In de loop der jaren is er in de voormalige Jodenbuurt een reeks herinneringsplaatsen en gedenktekens voor de moord op joden, Sinti en Roma verrezen. Wat restte van de Hoogduitsche synagogen is opgegaan in het Joods (Historisch) Museum. De Hollandsche Schouwburg, waar joden bijeen werden gedreven vóór ze op transport gesteld werden naar Westerbork en vandaar door naar de vernietigingskampen, is al zestig jaar een herdenkingsplaats waar sinds 1993 de familienamen van alle weggevoerde joden staan vermeld. Daartegenover is het Holocaustmuseum in aanbouw en een straat verder staat het Verzetsmuseum. De Portugese Synagoge is nog volop in gebruik. In de hele buurt liggen in het plaveisel talrijke ‘struikelstenen’ met de namen van bewoners die daar ooit uit hun huis gehaald zijn.
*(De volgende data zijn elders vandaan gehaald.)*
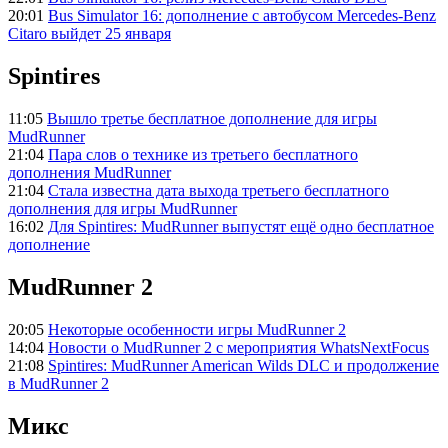
20:01
Bus Simulator 16: дополнение с автобусом Mercedes-Benz
Citaro выйдет 25 января
Spintires
11:05
Вышло третье бесплатное дополнение для игры
MudRunner
21:04
Пара слов о технике из третьего бесплатного
дополнения MudRunner
21:04
Стала известна дата выхода третьего бесплатного
дополнения для игры MudRunner
16:02
Для Spintires: MudRunner выпустят ещё одно бесплатное
дополнение
MudRunner 2
20:05
Некоторые особенности игры MudRunner 2
14:04
Новости о MudRunner 2 с мероприятия WhatsNextFocus
21:08
Spintires: MudRunner American Wilds DLC и продолжение
в MudRunner 2
Микс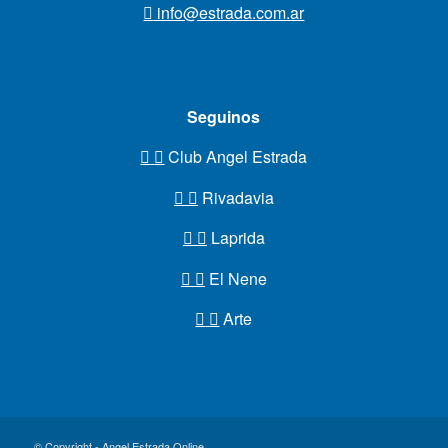
info@estrada.com.ar
Seguinos
Club Angel Estrada
Rivadavia
Laprida
El Nene
Arte
© Copyright - Angel Estrada Online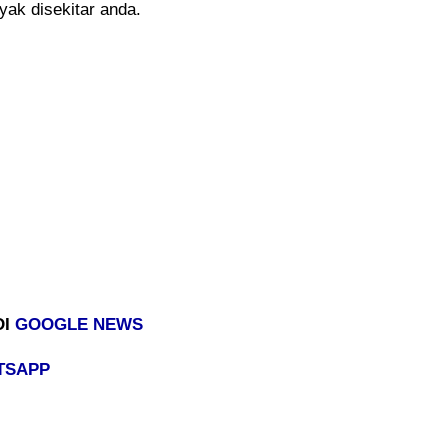
ak disekitar anda.
DI
GOOGLE NEWS
TSAPP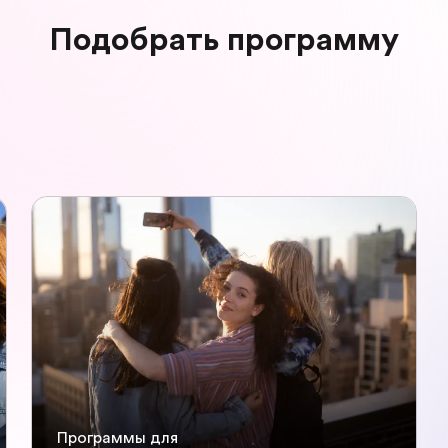
Подобрать программу
Программы для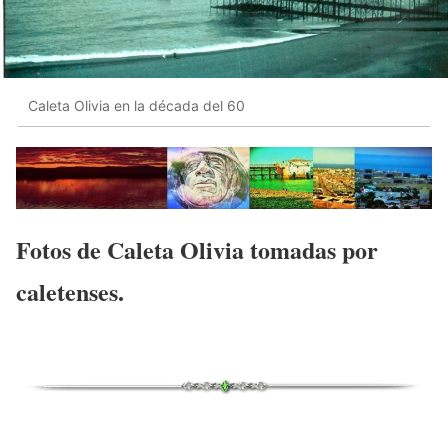
Caleta Olivia en la década del 60
Fotos de Caleta Olivia tomadas por
caletenses.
Op de Nieuwe Keizersgracht zijn aan de kade de namen te vinden van de mensen die uit de huizen aan de overkant zijn weggevoerd. In het kleine Wertheimpark ligt het Auschwitzmonument met de gebroken spiegels van Jan Wolkers en op het Jonas Daniël Meijerplein staat Mari Andriessens Dokwerker als herinnering aan de februaristaking van 1941. Er is zeker nog een half dozijn andere gedenktekens in de wijk die het Joods Cultureel Kwartier is gaan heten, een stelpende naam voor een hartverscheurende verzameling memento’s voor honderdduizend vermoorde inwoners van Nederland.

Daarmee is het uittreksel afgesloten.